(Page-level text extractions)
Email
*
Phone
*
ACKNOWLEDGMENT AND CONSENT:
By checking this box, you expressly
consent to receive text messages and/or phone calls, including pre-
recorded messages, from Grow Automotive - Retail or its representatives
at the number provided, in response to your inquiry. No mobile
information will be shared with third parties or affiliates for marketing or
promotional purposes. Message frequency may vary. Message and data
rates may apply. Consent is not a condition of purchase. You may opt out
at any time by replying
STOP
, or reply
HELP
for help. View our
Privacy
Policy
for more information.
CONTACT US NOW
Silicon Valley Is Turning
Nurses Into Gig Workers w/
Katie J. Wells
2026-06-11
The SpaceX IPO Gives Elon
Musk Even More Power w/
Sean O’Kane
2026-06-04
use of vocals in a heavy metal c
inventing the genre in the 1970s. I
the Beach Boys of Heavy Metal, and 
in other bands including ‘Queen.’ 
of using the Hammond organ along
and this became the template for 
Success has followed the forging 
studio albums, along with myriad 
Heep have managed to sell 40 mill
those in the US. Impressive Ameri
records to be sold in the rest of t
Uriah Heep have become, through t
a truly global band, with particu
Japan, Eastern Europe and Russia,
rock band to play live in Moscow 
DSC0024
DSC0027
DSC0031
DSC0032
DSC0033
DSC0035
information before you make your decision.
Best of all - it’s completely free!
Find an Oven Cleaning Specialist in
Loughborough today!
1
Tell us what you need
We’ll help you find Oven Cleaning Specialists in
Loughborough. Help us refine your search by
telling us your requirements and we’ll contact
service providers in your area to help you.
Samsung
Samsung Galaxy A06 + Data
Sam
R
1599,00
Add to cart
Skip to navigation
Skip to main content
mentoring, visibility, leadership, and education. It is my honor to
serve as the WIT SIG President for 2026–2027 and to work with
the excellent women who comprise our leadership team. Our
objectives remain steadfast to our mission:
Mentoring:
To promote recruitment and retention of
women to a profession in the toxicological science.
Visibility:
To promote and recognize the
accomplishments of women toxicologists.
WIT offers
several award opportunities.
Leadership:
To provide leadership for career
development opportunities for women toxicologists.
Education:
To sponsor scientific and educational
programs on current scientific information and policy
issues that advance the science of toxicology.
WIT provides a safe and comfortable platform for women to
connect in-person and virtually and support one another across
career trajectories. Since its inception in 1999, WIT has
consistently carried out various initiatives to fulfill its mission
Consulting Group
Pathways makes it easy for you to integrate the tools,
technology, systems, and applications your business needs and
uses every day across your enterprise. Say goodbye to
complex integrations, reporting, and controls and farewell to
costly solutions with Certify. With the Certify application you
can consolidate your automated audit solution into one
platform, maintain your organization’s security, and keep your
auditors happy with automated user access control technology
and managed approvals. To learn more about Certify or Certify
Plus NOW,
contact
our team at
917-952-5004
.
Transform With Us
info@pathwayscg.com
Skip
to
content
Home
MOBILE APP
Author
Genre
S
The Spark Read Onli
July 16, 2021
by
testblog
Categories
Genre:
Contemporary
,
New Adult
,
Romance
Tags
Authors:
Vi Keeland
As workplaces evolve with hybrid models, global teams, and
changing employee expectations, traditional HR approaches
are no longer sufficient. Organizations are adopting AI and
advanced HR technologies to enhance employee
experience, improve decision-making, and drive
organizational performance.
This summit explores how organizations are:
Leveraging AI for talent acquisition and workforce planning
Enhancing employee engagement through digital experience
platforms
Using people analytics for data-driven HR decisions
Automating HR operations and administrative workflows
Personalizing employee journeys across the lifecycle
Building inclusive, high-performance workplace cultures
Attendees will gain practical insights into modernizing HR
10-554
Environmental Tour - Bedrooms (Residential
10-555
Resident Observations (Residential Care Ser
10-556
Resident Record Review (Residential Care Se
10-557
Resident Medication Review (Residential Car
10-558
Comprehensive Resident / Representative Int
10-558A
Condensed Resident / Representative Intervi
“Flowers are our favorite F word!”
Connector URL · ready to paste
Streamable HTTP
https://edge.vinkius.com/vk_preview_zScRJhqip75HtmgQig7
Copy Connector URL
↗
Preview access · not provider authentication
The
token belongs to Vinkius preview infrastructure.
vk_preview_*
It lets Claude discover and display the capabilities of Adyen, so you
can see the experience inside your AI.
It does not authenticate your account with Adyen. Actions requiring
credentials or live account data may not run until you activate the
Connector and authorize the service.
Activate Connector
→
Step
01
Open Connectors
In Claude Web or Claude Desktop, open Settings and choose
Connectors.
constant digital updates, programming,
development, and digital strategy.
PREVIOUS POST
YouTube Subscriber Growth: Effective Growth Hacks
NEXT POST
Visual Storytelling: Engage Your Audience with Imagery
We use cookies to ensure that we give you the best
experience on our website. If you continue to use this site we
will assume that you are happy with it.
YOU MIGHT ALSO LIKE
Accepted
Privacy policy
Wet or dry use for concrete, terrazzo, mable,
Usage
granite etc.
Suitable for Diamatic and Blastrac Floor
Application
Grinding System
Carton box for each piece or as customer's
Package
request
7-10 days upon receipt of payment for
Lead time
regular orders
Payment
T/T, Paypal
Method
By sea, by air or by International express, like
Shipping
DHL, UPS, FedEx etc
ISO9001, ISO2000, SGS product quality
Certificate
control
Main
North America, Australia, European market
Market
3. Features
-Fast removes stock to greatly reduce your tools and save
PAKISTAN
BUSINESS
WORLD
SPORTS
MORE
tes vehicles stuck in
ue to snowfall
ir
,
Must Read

## [Task statement]
Although the records may continue, retype only the lines from the first one through the one containing "promotional purposes. Message", exactly as they appear.

## [Exercise response]
Email
*
Phone
*
ACKNOWLEDGMENT AND CONSENT:
By checking this box, you expressly
consent to receive text messages and/or phone calls, including pre-
recorded messages, from Grow Automotive - Retail or its representatives
at the number provided, in response to your inquiry. No mobile
information will be shared with third parties or affiliates for marketing or
promotional purposes. Message frequency may vary. Message and data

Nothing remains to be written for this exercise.